> **PROBLEM TO WORK ON**
Leave the pictures behind and repeat all the entries exactly.

[Collected data]
########################################
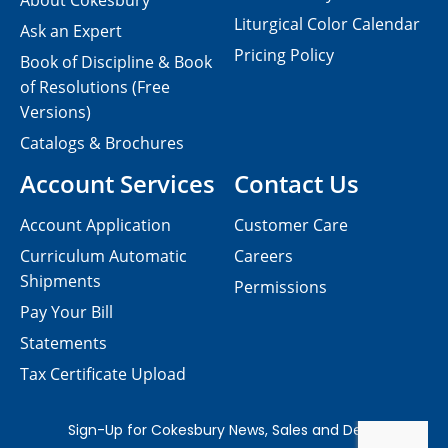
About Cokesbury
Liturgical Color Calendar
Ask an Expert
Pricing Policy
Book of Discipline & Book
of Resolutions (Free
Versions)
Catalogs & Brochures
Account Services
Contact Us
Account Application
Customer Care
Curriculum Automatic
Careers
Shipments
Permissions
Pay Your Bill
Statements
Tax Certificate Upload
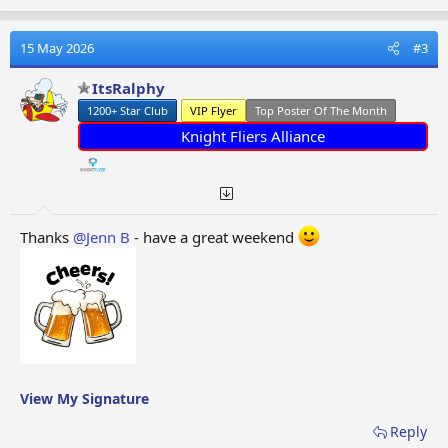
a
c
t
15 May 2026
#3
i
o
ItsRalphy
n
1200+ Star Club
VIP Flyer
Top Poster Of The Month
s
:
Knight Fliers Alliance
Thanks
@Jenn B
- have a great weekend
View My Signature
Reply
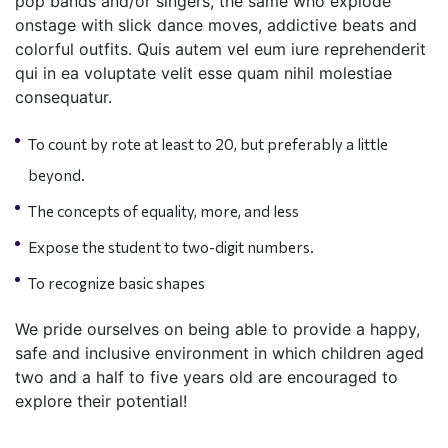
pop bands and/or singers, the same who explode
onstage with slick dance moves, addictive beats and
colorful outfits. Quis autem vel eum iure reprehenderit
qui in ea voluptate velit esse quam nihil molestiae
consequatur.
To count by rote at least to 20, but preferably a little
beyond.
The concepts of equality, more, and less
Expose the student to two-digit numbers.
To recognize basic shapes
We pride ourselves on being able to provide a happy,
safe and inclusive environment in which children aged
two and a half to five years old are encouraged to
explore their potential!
########################################
> **SOLUTION TO THIS PROBLEM**
About Cokesbury
Liturgical Color Calendar
Ask an Expert
Pricing Policy
Book of Discipline & Book
of Resolutions (Free
Versions)
Catalogs & Brochures
Account Services
Contact Us
Account Application
Customer Care
Curriculum Automatic
Careers
Shipments
Permissions
Pay Your Bill
Statements
Tax Certificate Upload
a
c
t
15 May 2026
#3
i
o
ItsRalphy
n
1200+ Star Club
VIP Flyer
Top Poster Of The Month
s
:
Knight Fliers Alliance
Thanks
@Jenn B
- have a great weekend
View My Signature
Reply
pop bands and/or singers, the same who explode
onstage with slick dance moves, addictive beats and
colorful outfits. Quis autem vel eum iure reprehenderit
qui in ea voluptate velit esse quam nihil molestiae
consequatur.
To count by rote at least to 20, but preferably a little
beyond.
The concepts of equality, more, and less
Expose the student to two-digit numbers.
To recognize basic shapes
We pride ourselves on being able to provide a happy,
safe and inclusive environment in which children aged
two and a half to five years old are encouraged to
explore their potential!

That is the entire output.